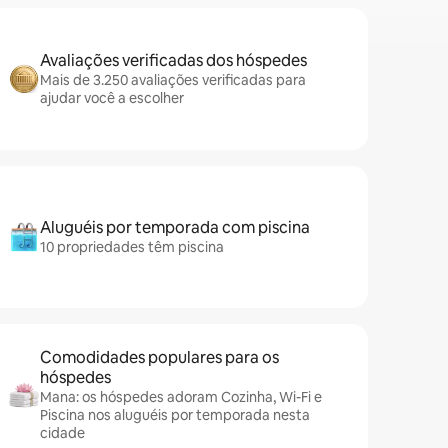
Avaliações verificadas dos hóspedes
Mais de 3.250 avaliações verificadas para
ajudar você a escolher
Aluguéis por temporada com piscina
10 propriedades têm piscina
Comodidades populares para os
hóspedes
Mana: os hóspedes adoram Cozinha, Wi-Fi e
Piscina nos aluguéis por temporada nesta
cidade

· · ·

» EXERCISE AIM: Your answer should hold only the lines from the one with "Mana: os hóspedes adoram Cozinha, Wi-Fi e" through the end of the listing above, both ends included, written out exactly.

» EXERCISE RESPONSE:
Mana: os hóspedes adoram Cozinha, Wi-Fi e
Piscina nos aluguéis por temporada nesta
cidade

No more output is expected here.